UNITED STATES
SECURITIES AND EXCHANGE COMMISSION
FORM 8-K
CURRENT REPORT
Pursuant to Section 13 or 15(d) of
the Securities Exchange Act of 1934
Date of Report (Date of earliest event reported): June 10, 2004
TYLER TECHNOLOGIES, INC.
Delaware | 1-10485 | 75-2303920 | ||
(State or other jurisdiction of incorporation) |
(Commission file number) |
(IRS employer identification no.) |
5949 Sherry Lane, Suite 1400, Dallas, Texas | 75225 | |
(Address of principal executive offices) | (Zip code) |
(972) 713-3700
Item 5. Other Events and Regulation FD Disclosure | ||||||||
SIGNATURE |
Item 5. Other Events and Regulation FD Disclosure
This Form 8-K is being filed in order to update the description of our capital stock.
Introduction
The following is a summary of the current material terms of our capital stock. Because it is only a summary, it does not contain all of the information that may be important to you. Therefore, this description of our capital stock is qualified in its entirety by reference to Delaware corporate law and to: (i) our Restated Certificate of Incorporation, as amended through May 14, 1990, and Certificate of Designation of Series A Junior Participating Preferred Stock (filed as Exhibit 3.1 to our Form 10-Q for the quarter ended June 30, 1990) (the Restated Certificate); (ii) our Certificate of Amendment to the Restated Certificate of Incorporation (filed as Exhibit 3.1 to our Form 8-K, dated February 19, 1998); (iii) our Certificate of Amendment to the Restated Certificate of Incorporation (filed as Exhibit 3.4 to our Form 10-K for the year ended December 31, 2000); and (iv) our Amended and Restated Bylaws, dated November 4, 1997 (filed as Exhibit 3.3 to our Form 10-K for the year ended December 31, 1997). All capitalized terms not otherwise defined herein have the meaning given them in the Restated Certificate.
General
Our authorized capital stock consists of 100,000,000 shares of common stock, $0.01 par value per share (the Common Stock), and 1,000,000 shares of preferred stock, $10.00 par value per share (the Preferred Stock), of which 250,000 shares have been designated Series A Junior Participating Preferred Stock (the Series A Preferred Stock). No other classes of capital stock are authorized or expected to be authorized. As of May 26, 2004, there were 41,524,429 shares of Common Stock outstanding, held of record by 2,431 stockholders, and no shares of Preferred Stock outstanding.
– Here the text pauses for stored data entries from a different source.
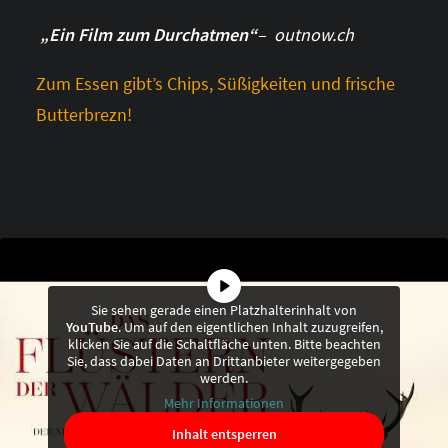
„Ein Film zum Durchatmen“
– outnow.ch
Zum Essen gibt’s Chips, Süßigkeiten und frische
Butterbrezn!
Sie sehen gerade einen Platzhalterinhalt von
YouTube
. Um auf den eigentlichen Inhalt zuzugreifen,
klicken Sie auf die Schaltfläche unten. Bitte beachten
Sie, dass dabei Daten an Drittanbieter weitergegeben
werden.
Mehr Informationen
Inhalt entsperren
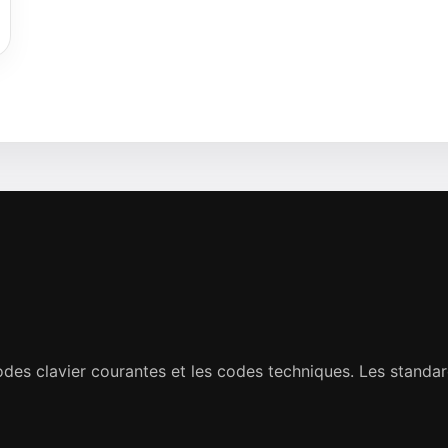
hodes clavier courantes et les codes techniques. Les stan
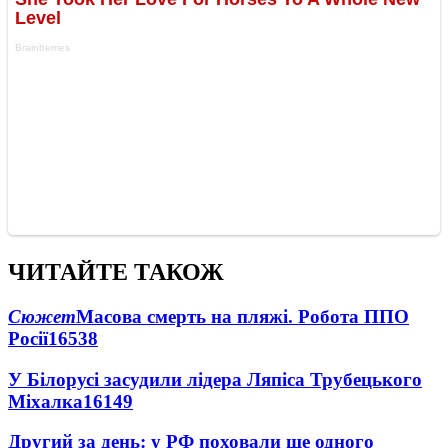
ЧИТАЙТЕ ТАКОЖ
Сюжет
Масова смерть на пляжі. Робота ППО
Росії
16538
У Білорусі засудили лідера Ляпіса Трубецького
Міхалка
16149
Другий за день: у РФ поховали ще одного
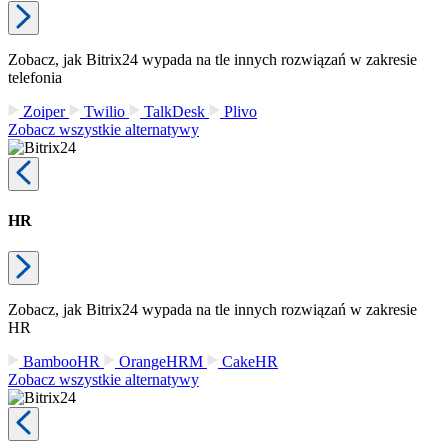
Zobacz, jak Bitrix24 wypada na tle innych rozwiązań w zakresie
telefonia
Zoiper
Twilio
TalkDesk
Plivo
Zobacz wszystkie alternatywy
HR
Zobacz, jak Bitrix24 wypada na tle innych rozwiązań w zakresie
HR
BambooHR
OrangeHRM
CakeHR
Zobacz wszystkie alternatywy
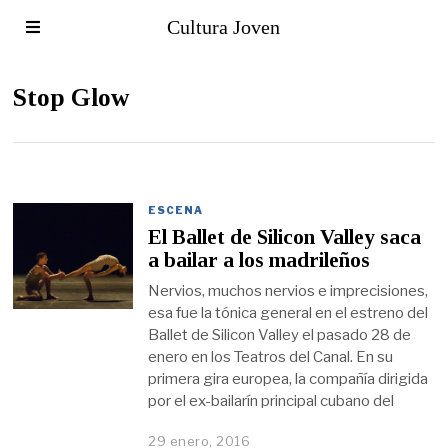
Cultura Joven
Stop Glow
ESCENA
El Ballet de Silicon Valley saca
a bailar a los madrileños
Nervios, muchos nervios e imprecisiones,
esa fue la tónica general en el estreno del
Ballet de Silicon Valley el pasado 28 de
enero en los Teatros del Canal. En su
primera gira europea, la compañía dirigida
por el ex-bailarín principal cubano del
29 enero, 2016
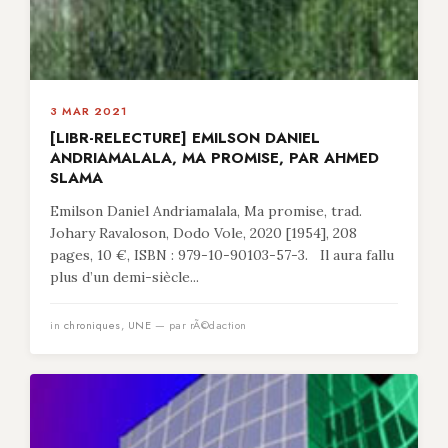
3 MAR 2021
[LIBR-RELECTURE] EMILSON DANIEL
ANDRIAMALALA, MA PROMISE, PAR AHMED
SLAMA
Emilson Daniel Andriamalala, Ma promise, trad.
Johary Ravaloson, Dodo Vole, 2020 [1954], 208
pages, 10 €, ISBN : 979-10-90103-57-3. Il aura fallu
plus d’un demi-siècle...
in
chroniques
,
UNE
— par rÃ©daction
After the amount of any subscription price, or par value, has been paid in, holders of our capital stock are not subject to assessment to pay the debts of the Company. There are no conversion, redemption or sinking fund provisions applicable to the capital stock. Holders of our capital stock do not have any preemptive rights to purchase additional shares of our capital stock.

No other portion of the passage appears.